- SUPPLIED RECORDS -
****

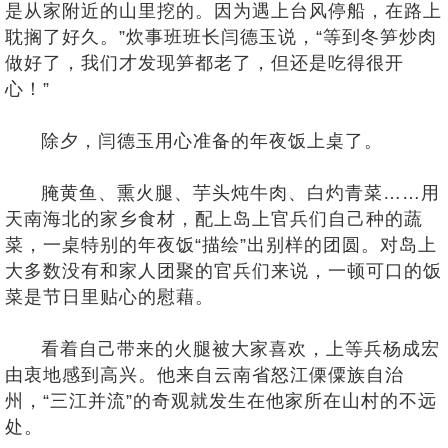
是从家附近的山里挖的。因为遇上台风停船，在路上
耽搁了好久。”炊事班班长闫德玉说，“等到冬笋炒肉
做好了，我们才发现笋都老了，但还是吃得很开
心！”
除夕，闫德玉用心准备的年夜饭上桌了。
腌黄鱼、熏火腿、芋头炖牛肉、白灼青菜……用
天南海北的家乡食材，配上岛上官兵们自己种的蔬
菜，一桌特别的年夜饭“描绘”出别样的团圆。对岛上
大多数没有和家人团聚的官兵们来说，一顿可口的饭
菜是节日里贴心的慰藉。
看着自己带来的火腿被大家喜欢，上等兵杨成宏
由衷地感到高兴。他来自云南省怒江傈僳族自治
州，“三江并流”的奇观就发生在他家所在山村的不远
处。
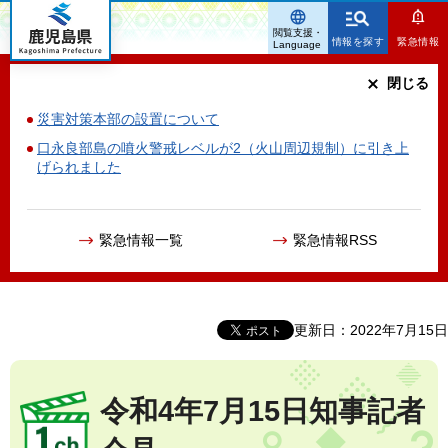
鹿児島県
閲覧支援・
情報を探す
緊急情報
Language
閉じる
災害対策本部の設置について
口永良部島の噴火警戒レベルが2（火山周辺規制）に引き上
げられました
緊急情報一覧
緊急情報RSS
更新日：2022年7月15日
令和4年7月15日知事記者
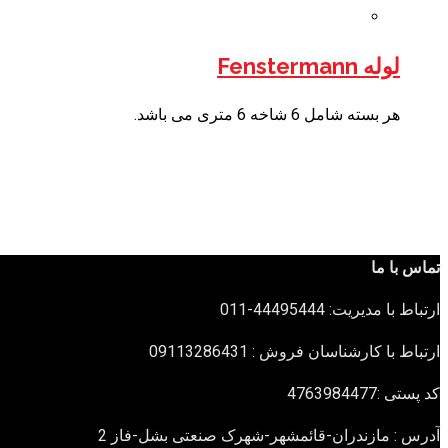
لوله Fenstermann
هر بسته شامل 6 شاخه 6 متری می باشد.
تماس با ما
ارتباط با مدیریت: 44495444-011
ارتباط با کارشناسان فروش : 09113286431
کد پستی :4763984477
آدرس : مازندران-قائمشهر-شهرک صنعتی بشل-فاز 2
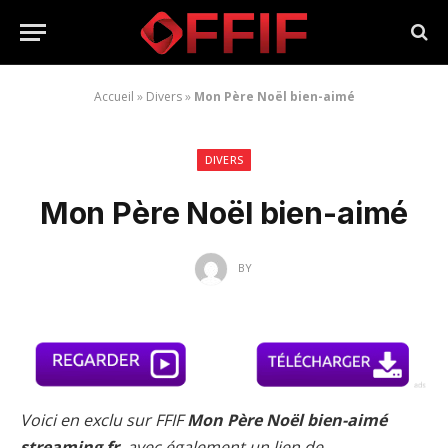
Accueil
»
Divers
»
Mon Père Noël bien-aimé
DIVERS
Mon Père Noël bien-aimé
BY
Voici en exclu sur FFIF
Mon Père Noël bien-aimé
streaming fr
, avec également un lien de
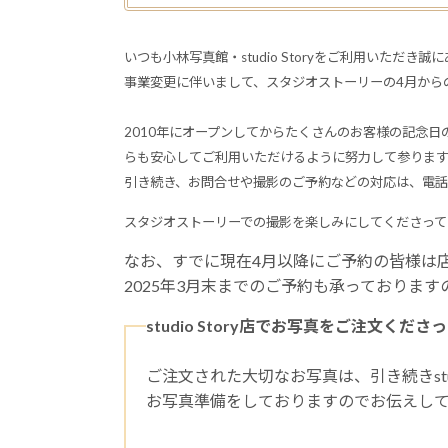
いつも小林写真館・studio Storyをご利用いただき
誠に
事業変更に伴いまして、スタジオストーリーの4月から
2010年にオープンしてからたくさんのお客様の記念
らも安心してご利用いただけるように努力して参ります
引き続き、お問合せや撮影のご予約などの対応は、電話や
スタジオストーリーでの撮影を楽しみにしてくださって
なお、すでに現在4月以降にご予約の皆様は
2025年3月末までのご予約も承っておりま
studio Story店でお写真をご注文くだ
ご注文された大切なお写真は、引き続きstud
お写真準備をしておりますのでお伝えし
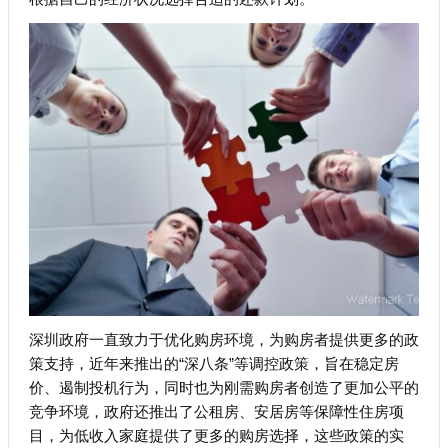
深圳政府一直致力于优化购房环境，为购房者提供更多的政
策支持，近年来推出的“深八条”等调控政策，旨在稳定房
价、遏制投机行为，同时也为刚需购房者创造了更加公平的
竞争环境，政府还推出了公租房、安居房等保障性住房项
目，为低收入家庭提供了更多的购房选择，这些政策的实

****

Starting at the line containing "除夕，闫德玉用心准备的年夜饭上桌了。" and stopping at the line containing "هر بسته شامل 6 شاخه 6 متری می باشد.", output every line above exactly, both ends included, with pictures omitted.

- EXERCISE RESULT -
除夕，闫德玉用心准备的年夜饭上桌了。
腌黄鱼、熏火腿、芋头炖牛肉、白灼青菜……用
天南海北的家乡食材，配上岛上官兵们自己种的蔬
菜，一桌特别的年夜饭“描绘”出别样的团圆。对岛上
大多数没有和家人团聚的官兵们来说，一顿可口的饭
菜是节日里贴心的慰藉。
看着自己带来的火腿被大家喜欢，上等兵杨成宏
由衷地感到高兴。他来自云南省怒江傈僳族自治
州，“三江并流”的奇观就发生在他家所在山村的不远
处。
鹿児島県
閲覧支援・
情報を探す
緊急情報
Language
閉じる
災害対策本部の設置について
口永良部島の噴火警戒レベルが2（火山周辺規制）に引き上
げられました
緊急情報一覧
緊急情報RSS
更新日：2022年7月15日
令和4年7月15日知事記者
لوله Fenstermann
هر بسته شامل 6 شاخه 6 متری می باشد.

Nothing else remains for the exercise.